Although there are resources online that demonstrate how to make daily dosages of LDN out of a full 50mg naltrexone capsule, this method is not recommended. There can be a high day-to-day variability in dosages by dividing it at home. Having LDN compounded by a pharmacy ensures that the accurate dose is obtained for consistent results. Consistency is important to maintain the effectiveness of the medication and for compliance with treatment. For example, if a patient accidently gets lower doses than usual for a few days they may think that the LDN is no longer working and discontinue treatment. This will prevent a patient from benefiting from the symptom relief LDN can provide and make them feel that their treatment is ineffective.
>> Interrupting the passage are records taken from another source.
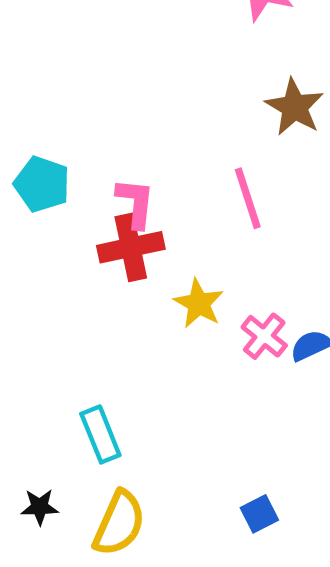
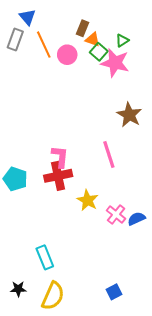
cyan pentagon: (42, 184) -> (15, 179), moved

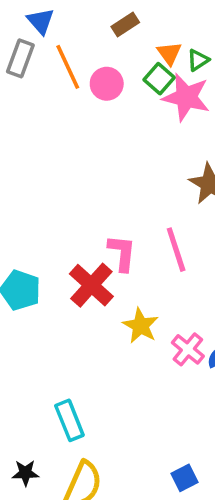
brown rectangle: (82, 28) -> (125, 25), moved, turned 35
orange triangle: (93, 39) -> (169, 53), moved, turned 35
pink L-shape: (60, 157) -> (122, 253), moved
red cross: (58, 176) -> (91, 285), turned -36

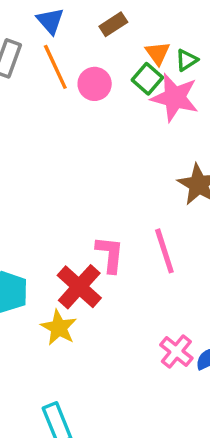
blue triangle: (41, 21) -> (50, 21), moved
yellow star: (141, 326) -> (59, 328), moved

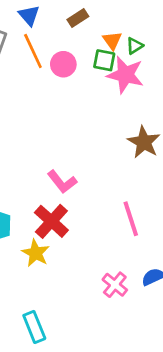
green square: (147, 79) -> (104, 60), turned -30
pink line: (164, 251) -> (131, 219), moved
pink L-shape: (110, 254) -> (62, 182), moved, turned 136
pink cross: (176, 351) -> (115, 285), moved

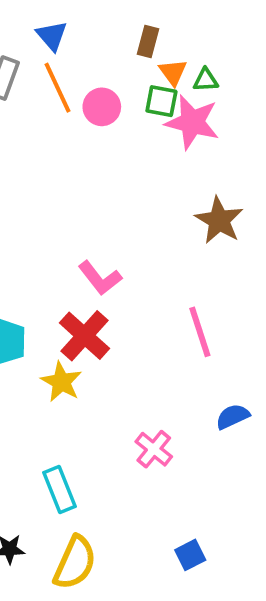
brown rectangle: (78, 18) -> (148, 41), moved, turned -42
green triangle: (135, 46) -> (206, 80), turned 30
pink cross: (115, 285) -> (154, 449), moved

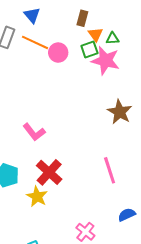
orange line: (58, 88) -> (35, 42), turned -40
green square: (161, 101) -> (89, 49), turned -30
pink L-shape: (100, 278) -> (34, 132), moved

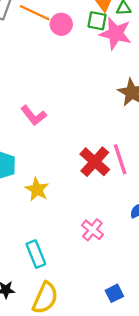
green square: (89, 49) -> (97, 21), turned 30
red cross: (49, 172) -> (95, 162), moved

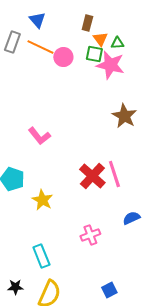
pink cross: (92, 230) -> (90, 235), turned 30

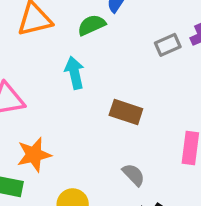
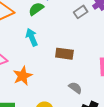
orange star: (34, 155) -> (23, 76), moved

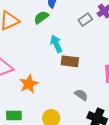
cyan arrow: (32, 37) -> (56, 44), moved

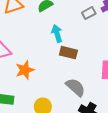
gray semicircle: (81, 95) -> (76, 87), size x1.5

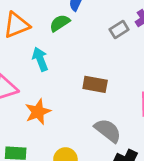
cyan arrow: (57, 33) -> (40, 59), moved

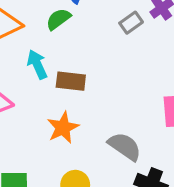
brown rectangle: (95, 84) -> (71, 81), moved
orange star: (38, 112) -> (63, 128), moved

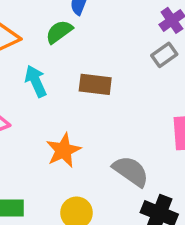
gray rectangle: (131, 23) -> (164, 55), moved
brown rectangle: (71, 81) -> (95, 84), moved

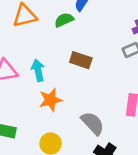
cyan arrow: (36, 81) -> (38, 70), moved

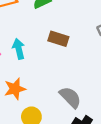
orange star: (50, 100) -> (15, 89), moved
Research on LDN for Rheumatoid Arthritis
On the blog Cure Together, information was compiled from a survey of rheumatoid arthritis patients who visited the blog. This information was made into a chart that shows the popularity of a treatment relative to its effectiveness. LDN was shown to have low popularity but high effectiveness as reported by patients. Although not many rheumatoid arthritis patients have tried low dose naltrexone, the ones that have tried it find that their symptoms are improved without experiencing any significant side effects.
A clinical trial involving 60 patients is currently underway that will compare LDN to placebo in treating rheumatoid arthritis, osteoarthritis, and psoriatic arthritis. The treatments will continue and data will be collected until March 2019. Until the results of these small clinical trials are published, healthcare practitioners will continue to prescribe LDN for rheumatoid arthritis due to consistent positive feedback from their patients.